# Ready to lose this baby weight...plus a few extra pounds



## Evey (May 27, 2008)

Hello everyone,

I know I've been talking about getting on weight watchers to lose this baby weight but, my husband and I decided to go on the south beach diet together. I need to lose at least 40 pounds of FAT...lol...My starting weight was 181 this week but I was actually 186 at the begining of the month so that's the starting weight I'm using. We started on May 20th. We are currently on Phase 1 of the diet. Phase 1 takes away all breads, fruit, sweets...etc...It has been hard this past week because I've been craving cake and cookies like crazy but, my husband keeps me on track. So far I've lost about 6 pounds this week. Even though I got sick Wednesday I still kept up with the diet. The final weigh in for this week was today but, I forgot to jump on the scale this morning. So I'll do it tomorrow morning and let ya'll know the grand total for this week. We start week 2 of Phase 1 today. I also start the workout regimen this week. I was supposed to start last week but I was sick. So hopefully I'll see even more results when I start exercising. My goal is to fit comfortably into a size 7 jean by September. Why September? My wedding anniversary is on the 7th, my husbands birthday is on the 17th and my birthday is on the 27th. =)
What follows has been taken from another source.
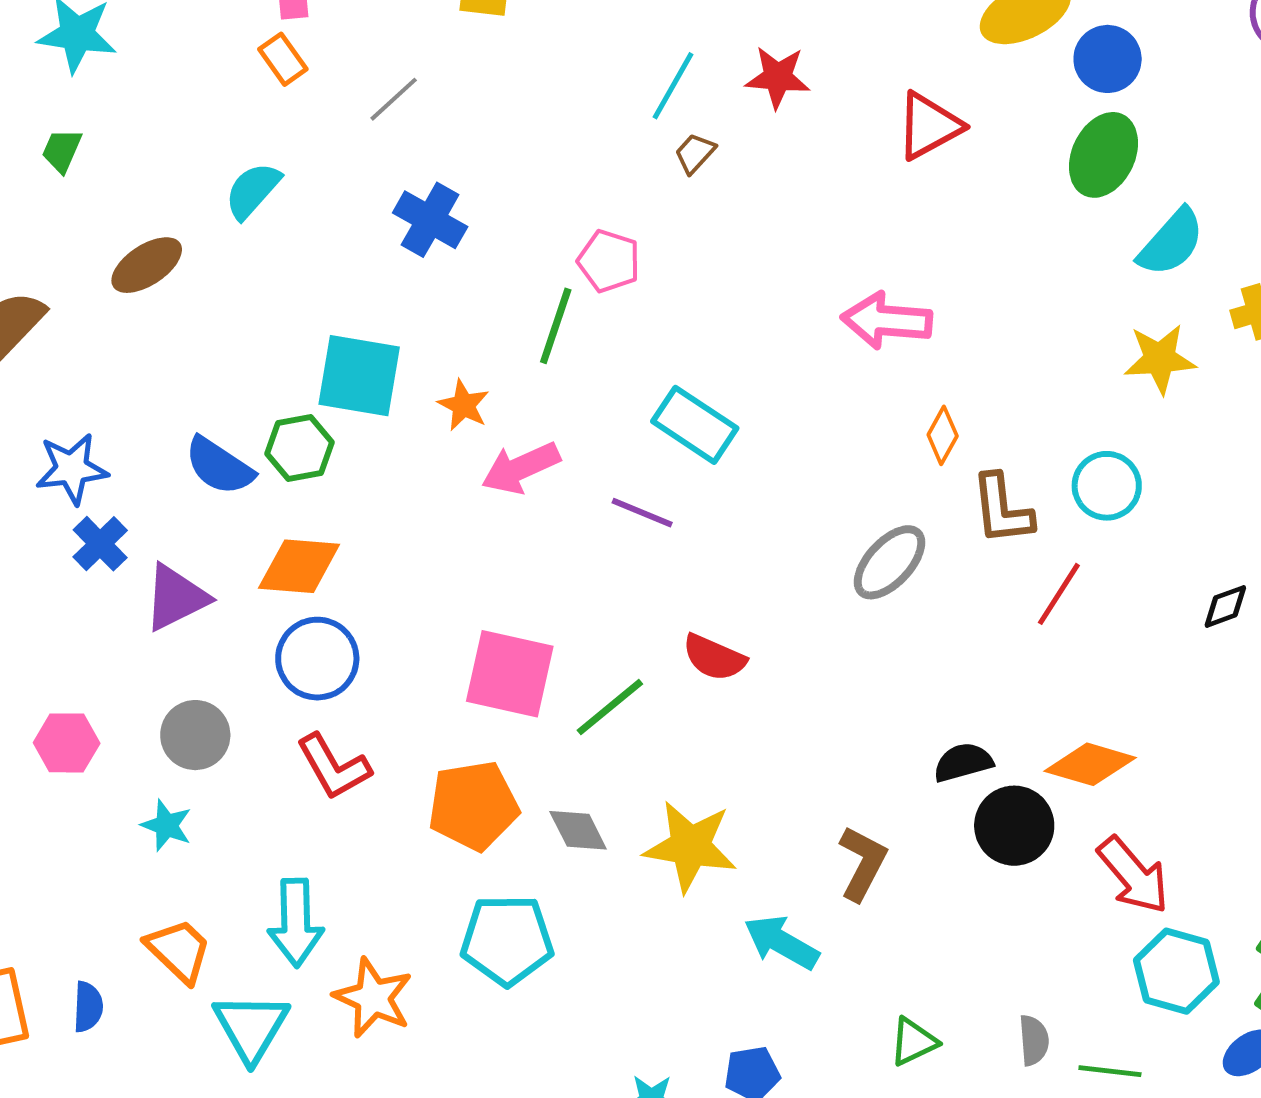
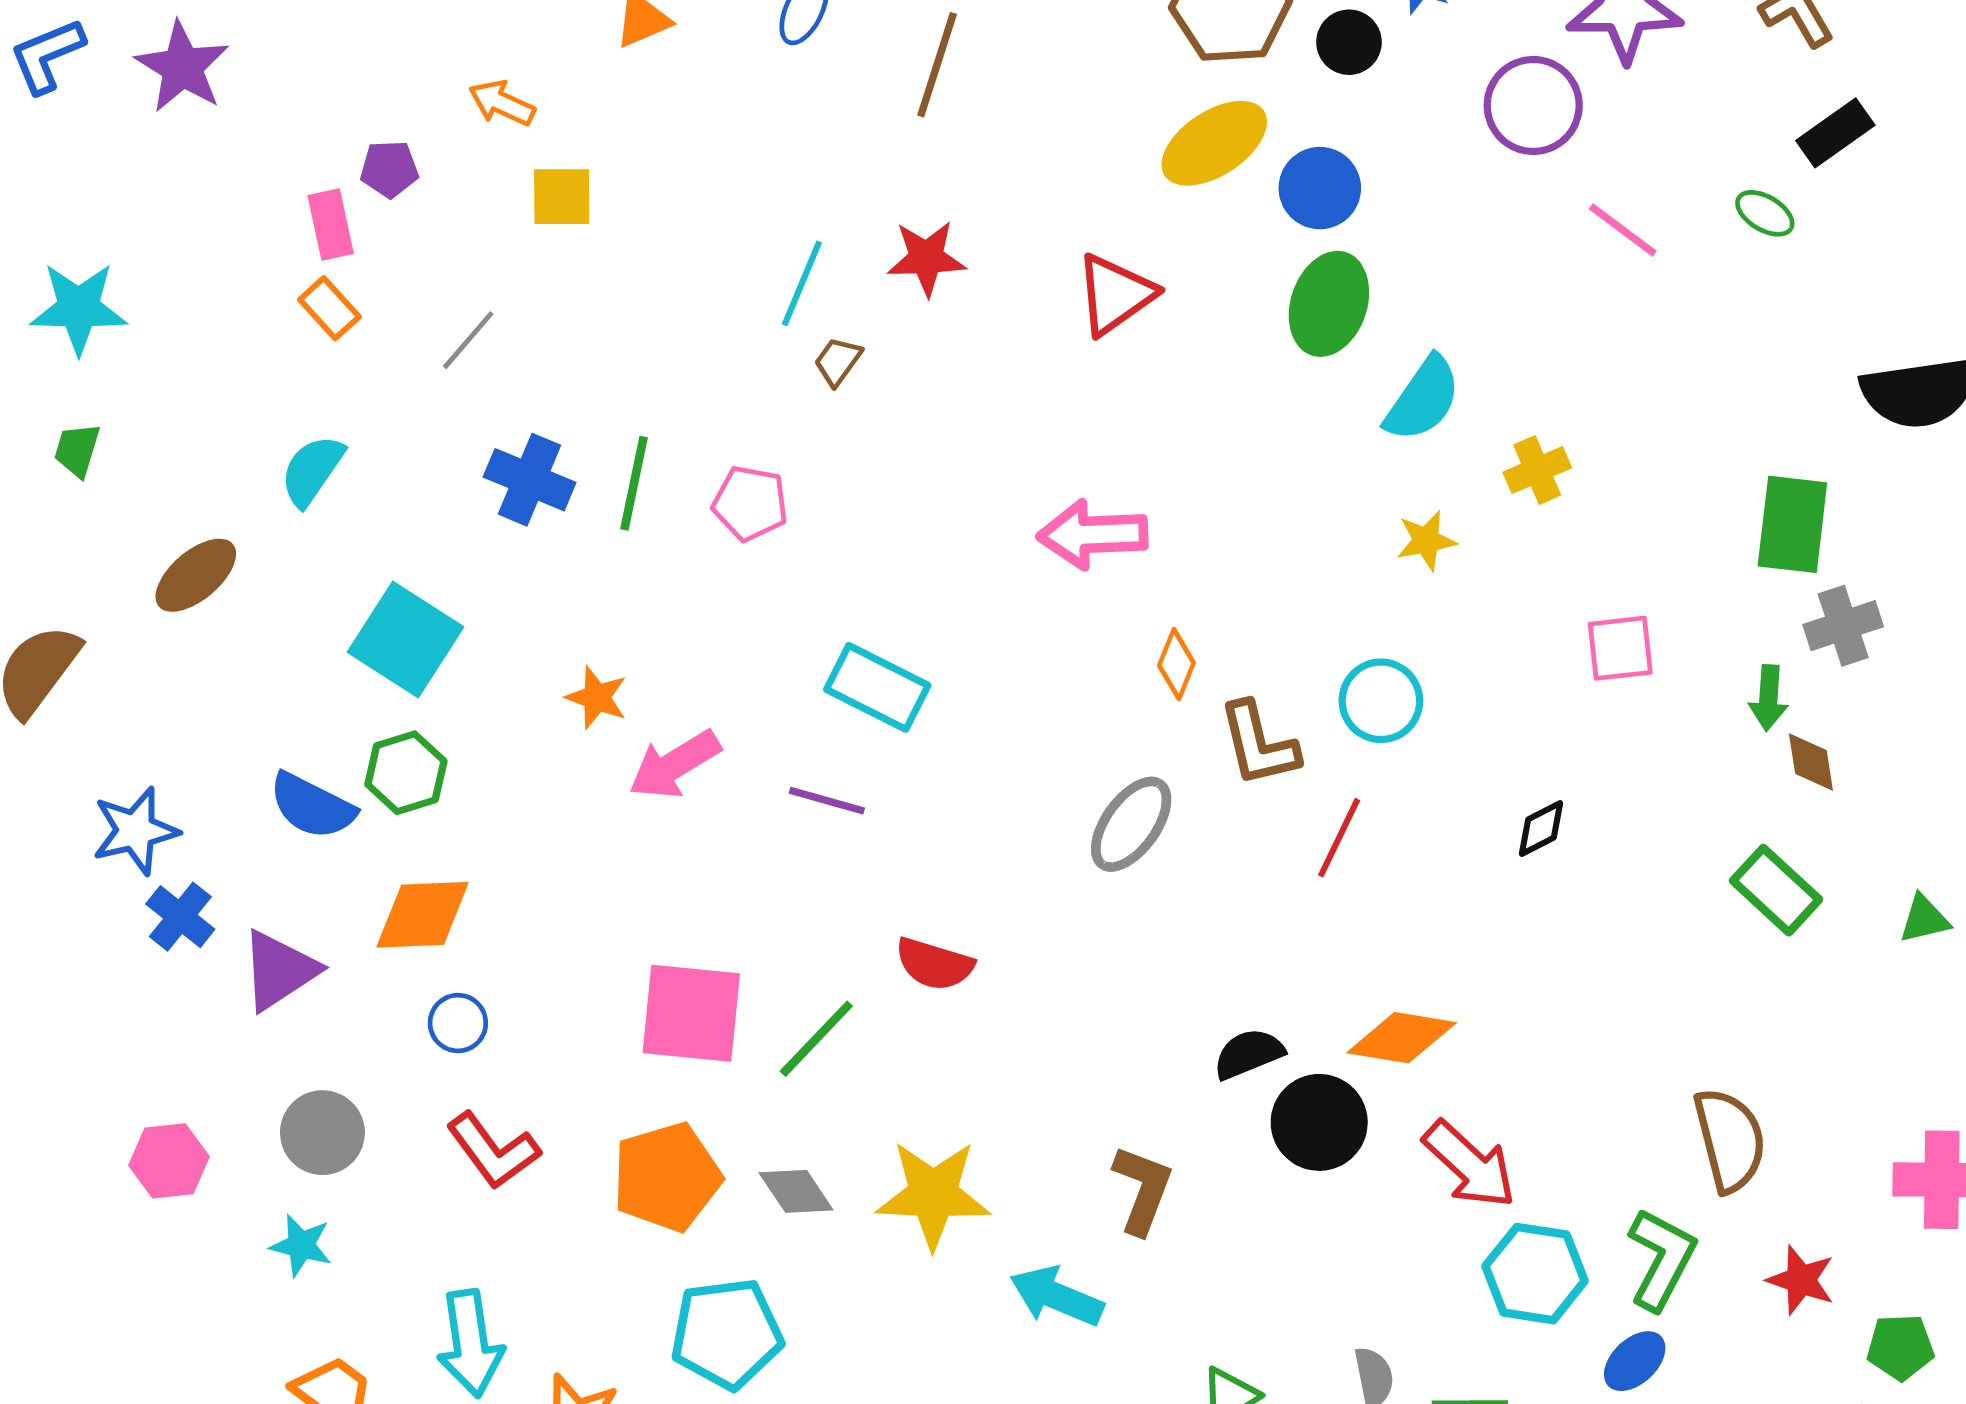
green line: (556, 326) -> (634, 483), moved
yellow star: (1160, 359) -> (1426, 541), size x0.7
cyan square: (359, 376) -> (405, 639), moved, turned 30
blue circle: (317, 659) -> (458, 1023), size x0.6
I'll keep you guys posted on my weight loss. I'm going to try and do weekly updates of my progress. The book says I'm supposed to lose 1 to 2 pounds per week when I get to Phase 2.


----------



## MACATTAK (May 27, 2008)

Keep us updated!  You can do it! You're already on a great start.


----------



## Hilly (May 27, 2008)

You can do it girl!!!


----------



## Obreathemykiss (May 27, 2008)

you'll get there!  My dad has lost a lot of weight on the South Beach diet.  I am thinking about doing it too.


----------



## ratmist (May 27, 2008)

I'm very happy for you but a little bit concerned about 6 pounds in one week - that is a lot!  Most people aim for 2 lbs a week - more than that ought to be monitored by a physician.  Be careful!  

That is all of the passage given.